First I will explain what i try to do:
I need to know how many visitors has visited at least two articles from a given set of articles (rather at least two articles in each issue printed). This could be done with content groups (or so it is said) but that does not work with old data. This could be done in BigQuery, but that also does not work with old data (and i did not get clean results when i did it with new data either). And for reporting reasons I need to use old data as well.
How to do it in google API:
First i check how many users has read any article in a given issue. Lets call those users A (and the set of articles S)

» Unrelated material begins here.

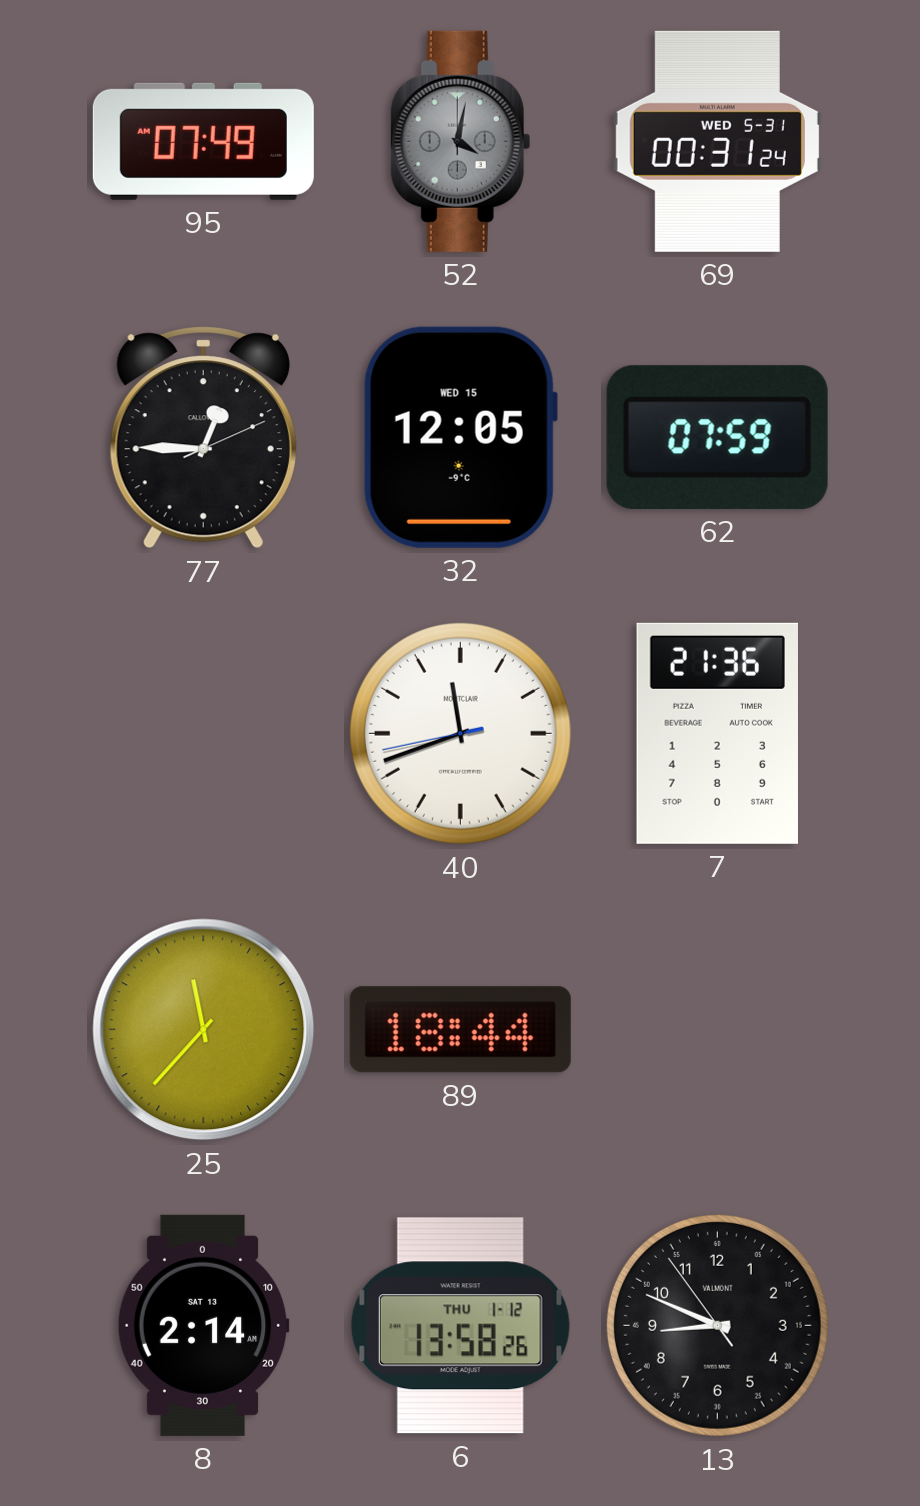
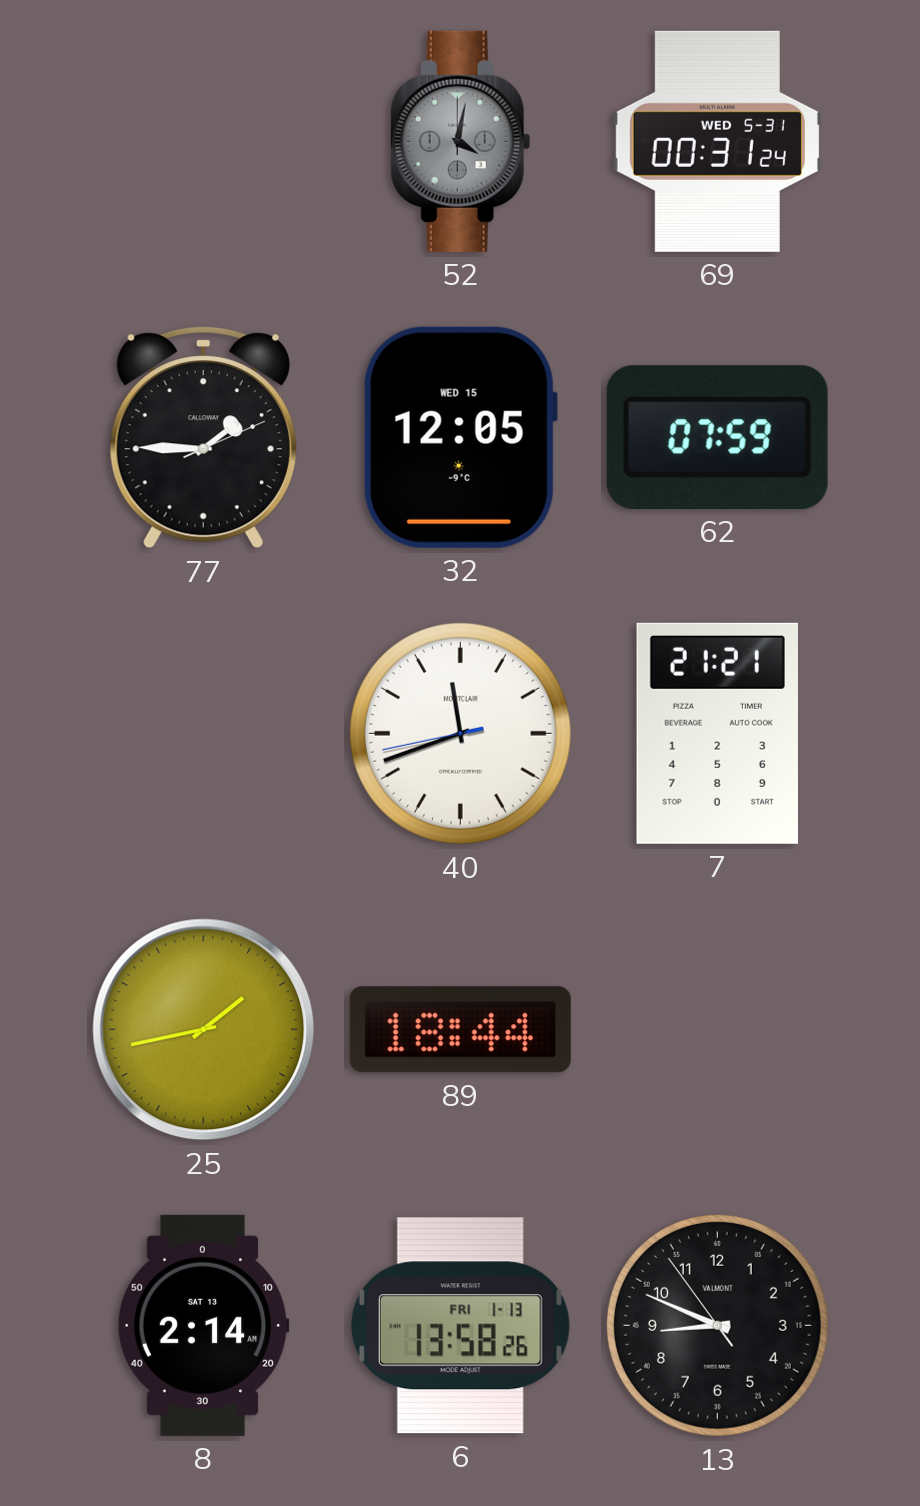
95: 07:49 -> none
77: 12:45 -> 1:45
7: 21:36 -> 21:21
25: 11:37 -> 1:43
6 date: THU 1-12 -> FRI 1-13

Then for a given article s I check how many has read at least one of the other articles (lets call it A_ñ) Now to se how many users that has read only a_n I can extract A_ñ from A)

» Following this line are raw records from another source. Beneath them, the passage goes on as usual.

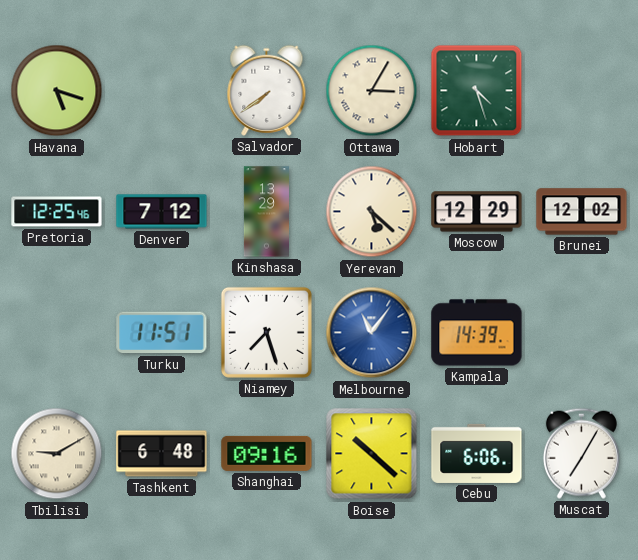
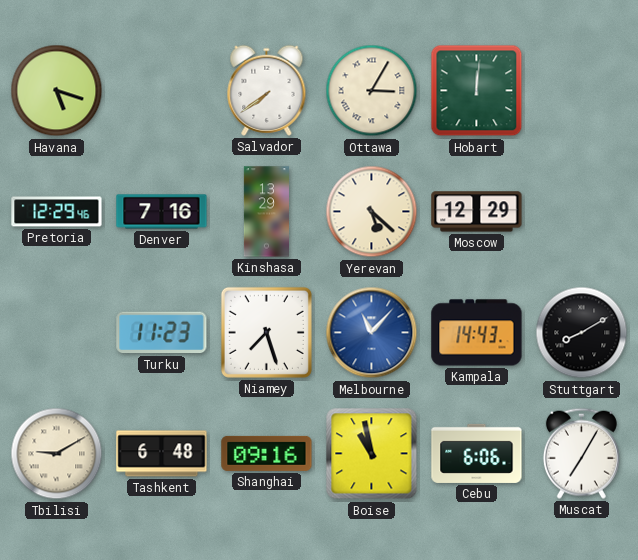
Hobart: 4:27 -> 12:01
Pretoria: 12:25 -> 12:29
Denver: 7:12 -> 7:16
Brunei: 12:02 -> none
Turku: 11:51 -> 11:23
Melbourne: 11:06 -> 11:07
Kampala: 14:39 -> 14:43
Stuttgart: none -> 8:10
Boise: 10:22 -> 10:58
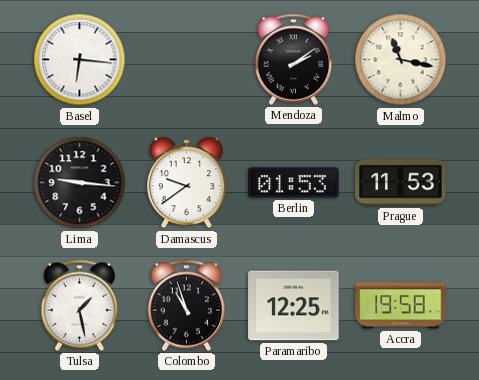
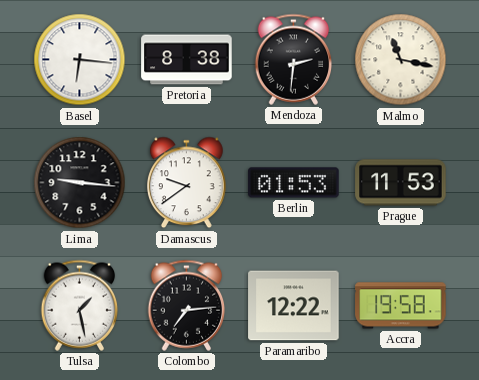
Pretoria: none -> 8:38
Mendoza: 2:09 -> 2:31
Colombo: 10:57 -> 7:14
Paramaribo: 12:25 -> 12:22
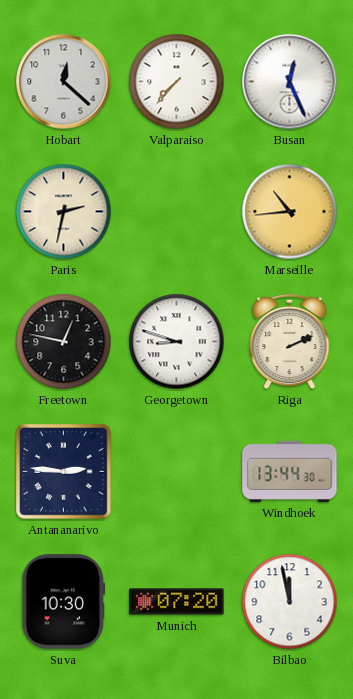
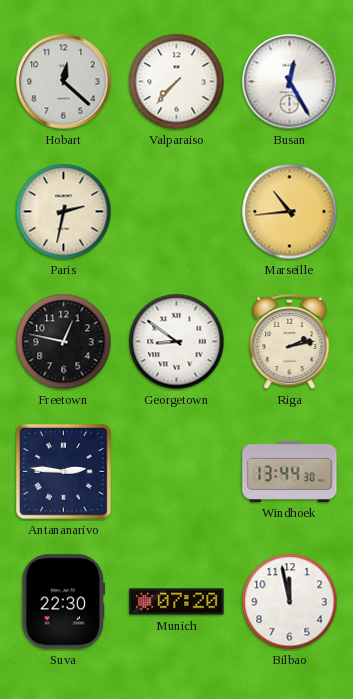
Busan: 12:26 -> 12:25
Georgetown: 8:48 -> 8:51
Riga: 2:11 -> 2:13
Suva: 10:30 -> 22:30
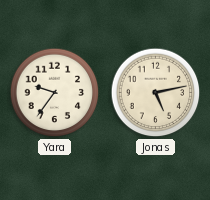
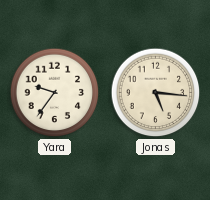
Jonas: 5:13 -> 5:16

Now the sum of those A_n is the amount of users that has read only one article from the issue, and If i extract that sum from A, I get the amount of users that has read at least 2 articles.
This method works fine. Until, for some reasons it starts to get inconsistent results from the Google Data API.
The inconsistency is predictable and follows some kind of wave function. Not all issues of the year do have this problem, but all that do share the wave structure (but the periodicity seems to differ (not enough data to tell for certian, though))
I’ve tried to change collection time of the data. In the beginning I asked for yesterdays data and thought the cause would be that the servers where not updated yet. But If i go back retroactively and ask for the data back a month, I get the same result as for yesterday (and for the data two days ago).
As there are alot of articles, and it works neatly in the set of few articles, it’s very hard to get the scale high enough in the graphical interface to replicate the error.
If you deem it needed I will update with the php code making the calls. But given the nature of the error, the pattern, I would prefer if the replies were from a systematic pov.